Radical transparency
Be so transparent that it scares you. It’s important that it scares you – it means that you’re pushing yourself to change, it sends a credible signal to the audience, and it maximizes the quantity of information. Force yourself to default to opening up everything unless you have a good reason why. Bring every decision into the open.
Increase the diversity of information
Radical transparency helps because it enables not just a wide pipe but also an implicitly diverse flow of information. Because it is not controlled, it must be diverse. Think about other ways to increase the diversity of information. How about operations in other countries? How about media access at all levels of your organization? How about opening up HR and incentive policies? How about a video platform for personal, unmediated stories by employees and customers? A no-censorship policy? Declaring that “controlling the message” has been thrown out the window? Scary.
Tell a more accurate story
A pattern of actions congeals into identity. In the eyes of an external audience, you have not just made mistakes; you are now “an untrustworthy firm.” This is the story they hold in their heads.

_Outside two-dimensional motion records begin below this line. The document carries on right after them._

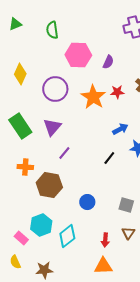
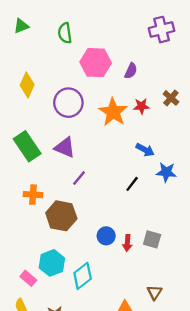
purple triangle: (52, 127) -> (65, 147), turned -48
blue arrow: (120, 129) -> (145, 150), turned 56
brown triangle: (128, 233) -> (154, 292), moved
red arrow: (105, 240) -> (127, 243), moved

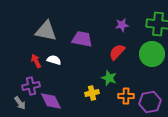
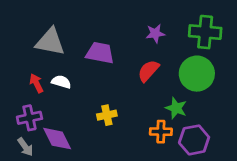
green star: (109, 78) -> (176, 108), moved
yellow cross: (92, 93) -> (107, 115), moved
gray arrow: (20, 103) -> (25, 147), moved

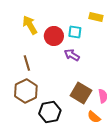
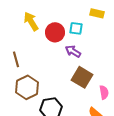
brown line: (27, 63) -> (16, 59), moved
brown square: (81, 93) -> (82, 77), moved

Recovery means reshaping and extending that story in a way that helps the audience assess probable future outcomes and emerge with positive expectations.

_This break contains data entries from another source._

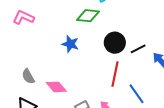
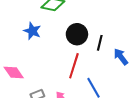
black line: (138, 49) -> (100, 43), turned -56

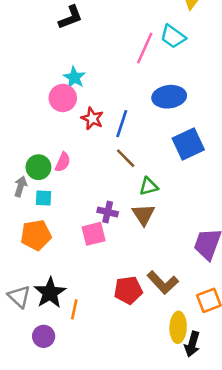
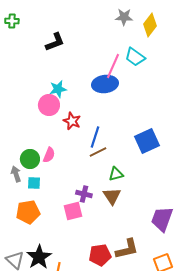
cyan star: (74, 77) -> (58, 89), turned 30
blue ellipse: (169, 97) -> (105, 84), moved
blue line: (122, 124) -> (95, 137), moved
brown line: (126, 158) -> (98, 152), turned -72
gray arrow: (21, 186) -> (16, 174), turned -35
brown L-shape: (163, 282) -> (127, 249), turned -60

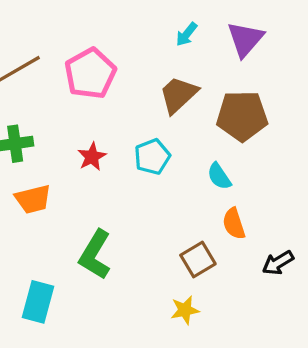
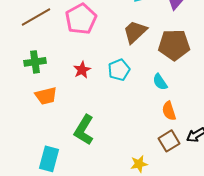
brown square: (198, 260) -> (169, 141), moved

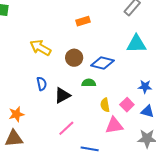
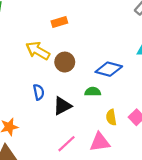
orange rectangle: (83, 21) -> (59, 22), moved
brown circle: (74, 58) -> (65, 62), moved
pink triangle: (114, 125) -> (100, 142), moved

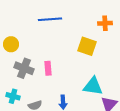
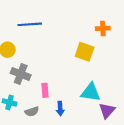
blue line: (50, 19) -> (30, 24), moved
pink rectangle: (48, 68) -> (45, 90), moved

I hesitate to include this, as firms without trustworthiness built into their DNA may use this disingenuously as an excuse to rationalize “spin.” The key here is supporting a more true understanding of what happened. This requires an intensive deep-dive into why the failure happened – you have to understand it yourself first before you can tell the story. There are no shortcuts here. The story must match the underlying pattern of the data. And how you tell the story is part of the story itself – it is the metadata of trustworthiness. Are you laying yourself bare? Are you exposing the postmortem in the most public way possible, shining a light into the less savory aspects of your organizational workings? Are you sharing closely held data that is relevant to the postmortem? Are you using clear, incisive language? Again, scary. But life is risk, and the kind you avoid in the short run through obfuscation is trivial compared to the kind you create by doing so. In other words, you can’t lie your way out of a trust deficit. You have to go all in.

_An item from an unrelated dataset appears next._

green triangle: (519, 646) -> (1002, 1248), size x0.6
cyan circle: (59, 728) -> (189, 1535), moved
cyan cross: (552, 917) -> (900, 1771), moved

The story must include a credible sincere apology: something happened, something went wrong, and a trustworthy entity always takes on the bulk of the responsibility – even if other parties were at fault as well. Pointing fingers indicates lack of accountability for the original failure, and destroys credibility. And finally, the story must end with a focused, concrete way forward – what will be different in the future and what are the near-term steps to get there.
Make a commitment
The defining quality of a commitment is irretrievability. You can’t go back. If you can go back, it’s not a real commitment. That irretrievability is the source of credibility. There are different levels of commitment though – just like you can commit a dollar or you can commit your life savings. In the world of trust, you can spend social capital as well as financial capital. Examples of commitment: saying it out loud, saying it to an external audience, writing it down and signing it, publishing what you’ve written, and of course, making a dollar investment. The most classic form of dollar commitment is the example of the engagement ring – if you break off an engagement, etiquette says the woman gets to keep the ring. Irretrievable commitment. Push your firm to make the largest commitment possible.
Enact your strategy fast
It’s like medicine. An ounce of prevention is worth a pound of cure. A pound of cure now is worth ten pounds of cure later. If you’re going to do it at all, do it fast.